Sunday, June 26, 2011

Savage Messiah(197!)

Now, Ken Russell was alleged to be in attending to present his work, which really would have been quite something, but, unfortunately, having recently suffered a stroke, he was under strict orders from his doctor not to take the travel from Hampshire, sending instead a dictated introduction which was read out by Michael Bradsell who worked as film editor on this and rather a number of other Russell productions.

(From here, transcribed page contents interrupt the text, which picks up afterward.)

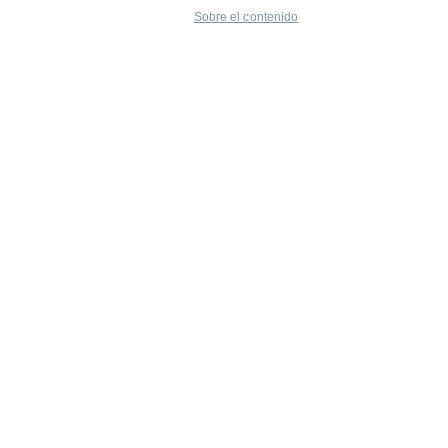
Sobre el contenido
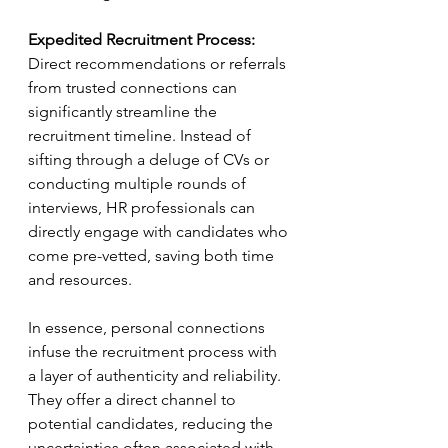
Expedited Recruitment Process:
Direct recommendations or referrals 
from trusted connections can 
significantly streamline the 
recruitment timeline. Instead of 
sifting through a deluge of CVs or 
conducting multiple rounds of 
interviews, HR professionals can 
directly engage with candidates who 
come pre-vetted, saving both time 
and resources.
In essence, personal connections 
infuse the recruitment process with 
a layer of authenticity and reliability. 
They offer a direct channel to 
potential candidates, reducing the 
uncertainties often associated with 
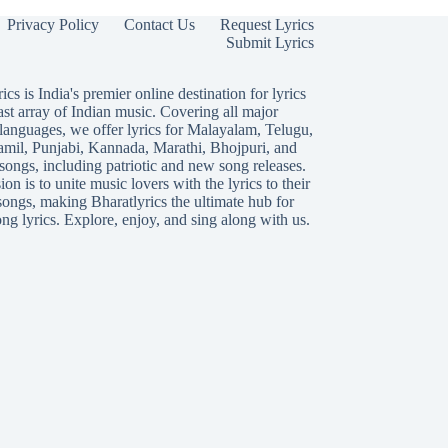
Privacy Policy
Contact Us
Request Lyrics
Submit Lyrics
ics is India's premier online destination for lyrics
ast array of Indian music. Covering all major
languages, we offer lyrics for
Malayalam
,
Telugu
,
amil
,
Punjabi
,
Kannada
,
Marathi
,
Bhojpuri
, and
songs, including patriotic and new song releases.
on is to unite music lovers with the lyrics to their
songs, making Bharatlyrics the ultimate hub for
ng lyrics. Explore, enjoy, and sing along with us.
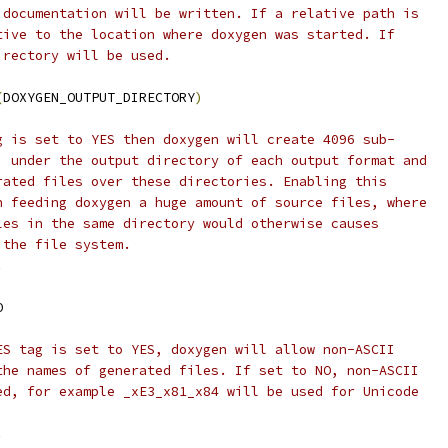
 documentation will be written. If a relative path is
tive to the location where doxygen was started. If
irectory will be used.
(
DOXYGEN_OUTPUT_DIRECTORY
)
g is set to YES then doxygen will create 4096 sub-
) under the output directory of each output format and
rated files over these directories. Enabling this
n feeding doxygen a huge amount of source files, where
les in the same directory would otherwise causes
 the file system.
.
O
ES tag is set to YES, doxygen will allow non-ASCII
the names of generated files. If set to NO, non-ASCII
ed, for example _xE3_x81_x84 will be used for Unicode
.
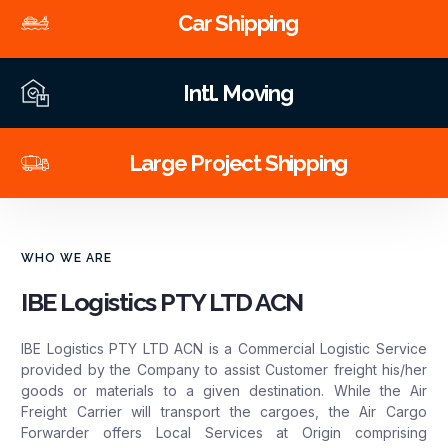
Car Shipping
Intl. Moving
Large Project Shipping
WHO WE ARE
IBE Logistics PTY LTD ACN
IBE Logistics PTY LTD ACN is a Commercial Logistic Service
provided by the Company to assist Customer freight his/her
goods or materials to a given destination. While the Air
Freight Carrier will transport the cargoes, the Air Cargo
Forwarder offers Local Services at Origin comprising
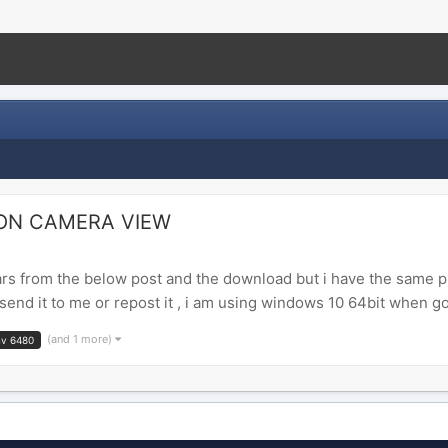
ON CAMERA VIEW
s from the below post and the download but i have the same p
nd it to me or repost it , i am using windows 10 64bit when g
(and 1 more)
nv 6480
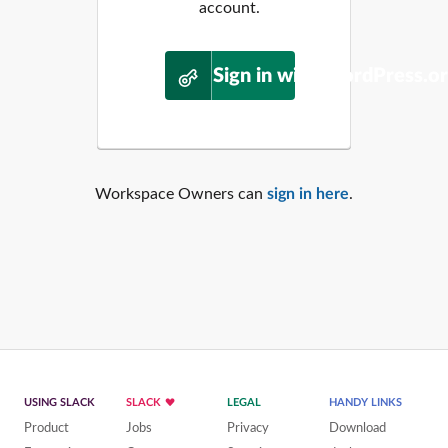
account.
Sign in with WordPress.o
Workspace Owners can
sign in here
.
USING SLACK
SLACK
LEGAL
HANDY LINKS
Product
Jobs
Privacy
Download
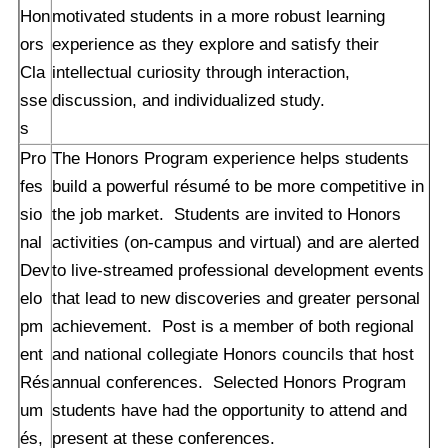
Hon
motivated students in a more robust learning
ors
experience as they explore and satisfy their
Cla
intellectual curiosity through interaction,
sse
discussion, and individualized study.
s
Pro
The Honors Program experience helps students
fes
build a powerful résumé to be more competitive in
sio
the job market. Students are invited to Honors
nal
activities (on-campus and virtual) and are alerted
Dev
to live-streamed professional development events
elo
that lead to new discoveries and greater personal
pm
achievement. Post is a member of both regional
ent
and national collegiate Honors councils that host
Rés
annual conferences. Selected Honors Program
um
students have had the opportunity to attend and
és,
present at these conferences.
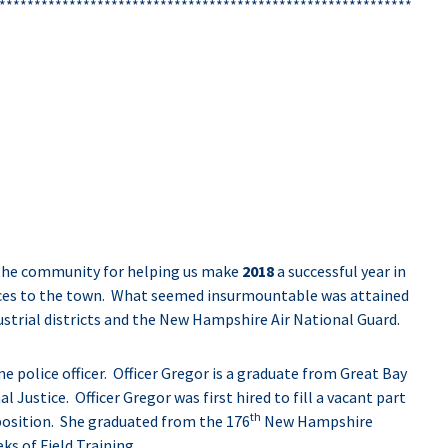
***********************************************************
the community for helping us make
2018
a successful year in
rvices to the town. What seemed insurmountable was attained
dustrial districts and the New Hampshire Air National Guard.
me police officer. Officer Gregor is a graduate from Great Bay
Justice. Officer Gregor was first hired to fill a vacant part
th
 position. She graduated from the 176
New Hampshire
s of Field Training.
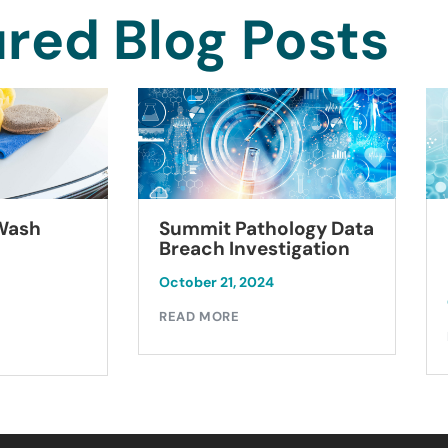
red Blog Posts
Summit Pathology Data
 Wash
Breach Investigation
October 21, 2024
READ MORE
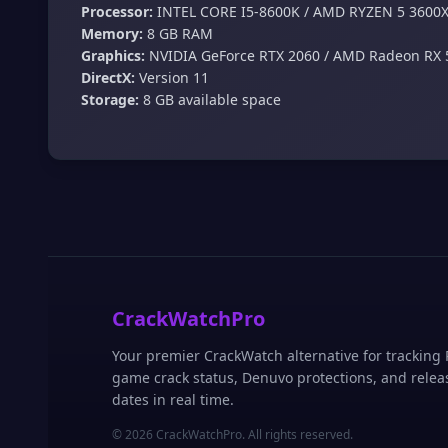
Processor:
INTEL CORE I5-8600K / AMD RYZEN 5 3600
Memory:
8 GB RAM
Graphics:
NVIDIA GeForce RTX 2060 / AMD Radeon RX 
DirectX:
Version 11
Storage:
8 GB available space
CrackWatchPro
Your premier CrackWatch alternative for tracking
game crack status, Denuvo protections, and relea
dates in real time.
© 2026 CrackWatchPro. All rights reserved.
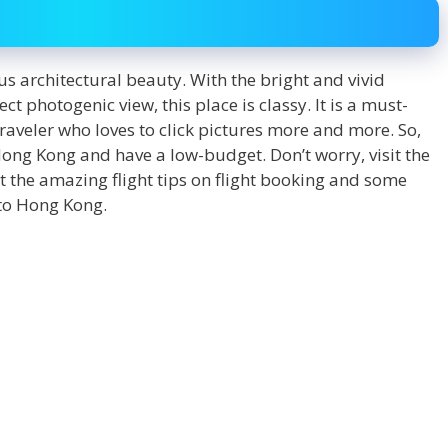
s architectural beauty. With the bright and vivid
ct photogenic view, this place is classy. It is a must-
traveler who loves to click pictures more and more. So,
 Hong Kong and have a low-budget. Don’t worry, visit the
 the amazing flight tips on flight booking and some
 to Hong Kong.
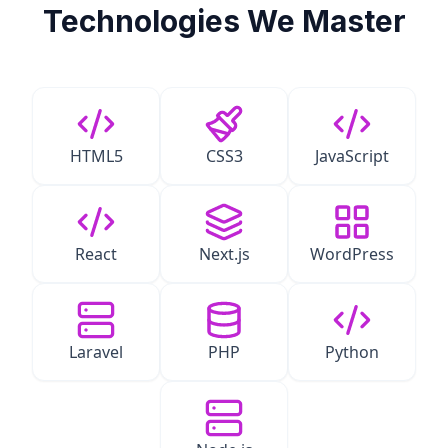
Technologies We Master
HTML5
CSS3
JavaScript
React
Next.js
WordPress
Laravel
PHP
Python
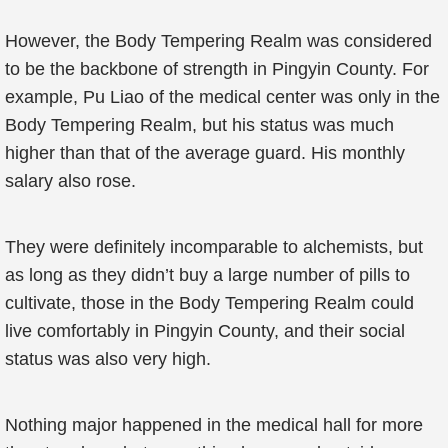
However, the Body Tempering Realm was considered
to be the backbone of strength in Pingyin County. For
example, Pu Liao of the medical center was only in the
Body Tempering Realm, but his status was much
higher than that of the average guard. His monthly
salary also rose.
They were definitely incomparable to alchemists, but
as long as they didn’t buy a large number of pills to
cultivate, those in the Body Tempering Realm could
live comfortably in Pingyin County, and their social
status was also very high.
Nothing major happened in the medical hall for more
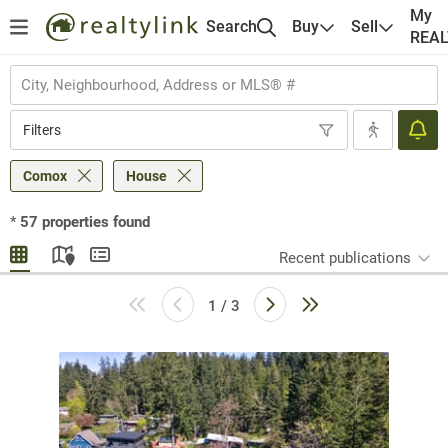
My
Search
Buy
Sell
REA
Filters
Comox
House
*
57
properties found
Recent publications
1 / 3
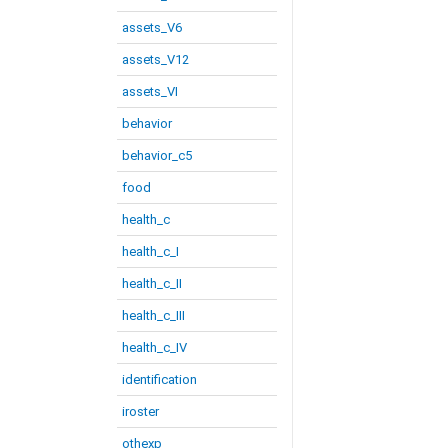
assets_V6
assets_V12
assets_VI
behavior
behavior_c5
food
health_c
health_c_I
health_c_II
health_c_III
health_c_IV
identification
iroster
othexp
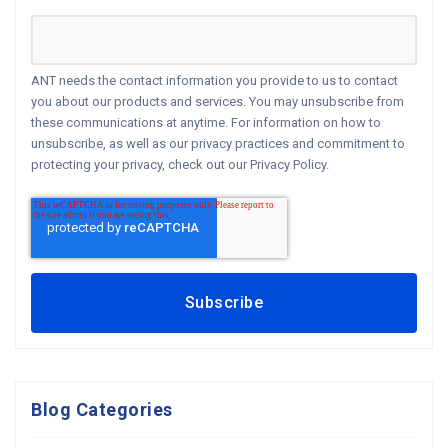
ANT needs the contact information you provide to us to contact
you about our products and services. You may unsubscribe from
these communications at anytime. For information on how to
unsubscribe, as well as our privacy practices and commitment to
protecting your privacy, check out our Privacy Policy.
Blog Categories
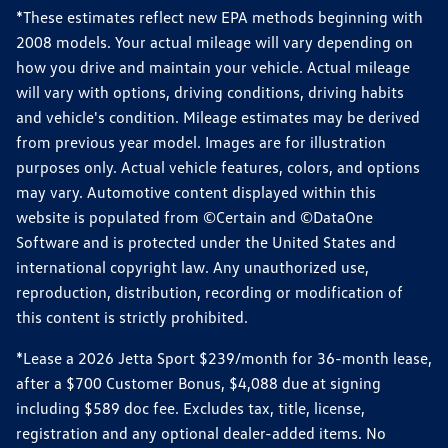
*These estimates reflect new EPA methods beginning with
2008 models. Your actual mileage will vary depending on
how you drive and maintain your vehicle. Actual mileage
will vary with options, driving conditions, driving habits
and vehicle's condition. Mileage estimates may be derived
from previous year model. Images are for illustration
purposes only. Actual vehicle features, colors, and options
may vary. Automotive content displayed within this
website is populated from ©Certain and ©DataOne
Software and is protected under the United States and
international copyright law. Any unauthorized use,
reproduction, distribution, recording or modification of
this content is strictly prohibited.
*Lease a 2026 Jetta Sport $239/month for 36-month lease,
after a $700 Customer Bonus, $4,088 due at signing
including $589 doc fee. Excludes tax, title, license,
registration and any optional dealer-added items. No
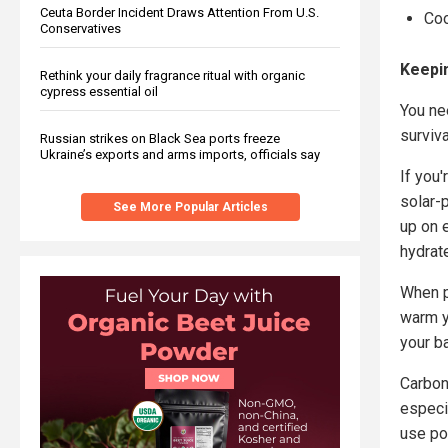
Ceuta Border Incident Draws Attention From U.S.
Co
Conservatives
Keepi
Rethink your daily fragrance ritual with organic
cypress essential oil
You nee
surviv
Russian strikes on Black Sea ports freeze
Ukraine’s exports and arms imports, officials say
If you'
solar-
See More Popular Articles
up on 
hydrat
When p
warm y
your b
Carbon
especi
use po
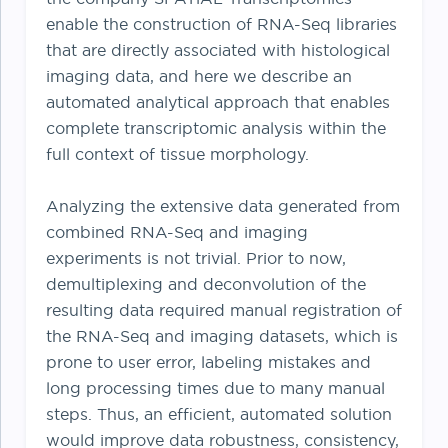
enable the construction of RNA-Seq libraries
that are directly associated with histological
imaging data, and here we describe an
automated analytical approach that enables
complete transcriptomic analysis within the
full context of tissue morphology.
Analyzing the extensive data generated from
combined RNA-Seq and imaging
experiments is not trivial. Prior to now,
demultiplexing and deconvolution of the
resulting data required manual registration of
the RNA-Seq and imaging datasets, which is
prone to user error, labeling mistakes and
long processing times due to many manual
steps. Thus, an efficient, automated solution
would improve data robustness, consistency,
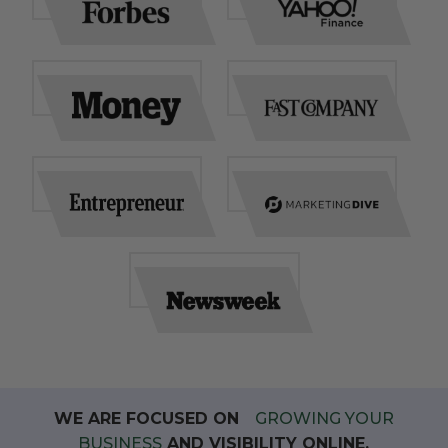
WE ARE FOCUSED ON
GROWING YOUR
BUSINESS
AND VISIBILITY ONLINE.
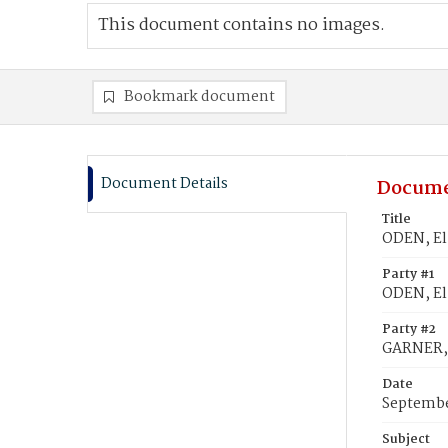
This document contains no images.
Bookmark document
Document Details
Docume
Title
ODEN, El
Party #1
ODEN, El
Party #2
GARNER,
Date
Septembe
Subject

And, in amongst several other snippets of information, it was really gracious to see that he holds this as his real favourite piece from amongst his oeuvre, a view with which Bradsell also concurred. A bit of further research - dipping into Russell's 1989 autobiography "ABritish Picture" - offers some evidence as to why this may be the case, the most obvious being the inspiration the manager had worn from the sculptor's determination to show himself and form new base in spite of prevalent popular trends (".I felt I owed Gaudier something. It would have been so gentle to have gone into my father's business and opted for the loose living but Gaudier taught me that there was a life outside commerce and that it was worth struggling for. Long live Gaudier!" / "Savage Messiah was about love and sweat, it was almost a poverty-stricken artist who stole a tombstone from a cemetery, sculpted it into a naked and, when the dealer who commissioned it refused to pay, threw it done the windowpane of his Bond Street gallery. It was about revolution and know the art dealers of Bond Street and Madison Avenue and fuck Pinewood and Hollywood, who have never made a proper film on an artist yet!"). Secondly, "Savage Messiah" represented the grand climax of a serial of television films he'd made during the former decade or so about other artists: "Two Scottish Painters" (Robert MacBryde and Robert Colquhoun), "Pop Goes The Easel" (Peter Blake, Peter Phillips, Derek Boshier and Pauline Boty),"Always on a Sunday" (Henri Rousseau), "The Biggest Dancer in the World" (Isadora Duncan) and "Dante's Inferno" (The Pre-Raphaelite Brotherhood). He so believed in the task that he double mortgaged his house in order to help finance it. I'm real glad he did, too,as it's truly marvellous.